| Soil moisture measurements can be scientific if you have enough money. Look up Time Domain Reflectometry and Soil Moisture Tension. I don't understand TDR well enough to explain it, so I will let you search for your own info. The cheapest usable TDR sensor is about $350. Tension has a simple analogy; a Slurpee (is that trademarked?) is easy to drink through a straw in the beginning, but it gets harder to pull the liquid up the straw as you drink more of it. That's tension and plants also struggle to pull the water from the soil depending on lots of factors including the composition of the soil, the amount of water present, drainage, etc. There are several sensors that can be used to measure tension but none are accurate in all conditions, so people who want to measure tension tend to use multiple sensors of different types and triangulate on a useful number. Large scale farming (in dirt across thousands of acres) is where the complex sensors are needed because the soil attributes are not uniform. When you're gardening in a pot indoors or in a greenhouse with the same soil everywhere (because you bought bags of it), you can use those $0.43 resistance probes and just calibrate your watering amounts and intervals over time. Pump on for X units of time, ignore for Y units to let the water move through the soil, then sample every Z units until it needs more. |
Then one needs a/two metal piece of defined length, and a high-frequency oscilloscope, that can also give a pulsed signal (ideally of high frequency).

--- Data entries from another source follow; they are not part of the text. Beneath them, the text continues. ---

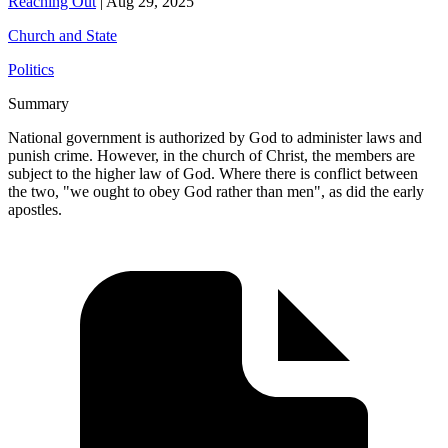
Reaching Out
|
Aug 29, 2025
Church and State
Politics
Summary
National government is authorized by God to administer laws and
punish crime. However, in the church of Christ, the members are
subject to the higher law of God. Where there is conflict between
the two, "we ought to obey God rather than men", as did the early
apostles.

The biggest issue I see is that you'd need something like at least 0.5 GHz resolution in the oscilloscope with a metal piece of 25cm (quick mental math and some guesses, don't hold me to it). Probably better to have at least 2 GHz. I don't think computers and software alone is up to it after a quick search. Maybe one can increase the travel time in the probe (metal stick) somehow to lower the needed resolution, but not by orders of magnitude.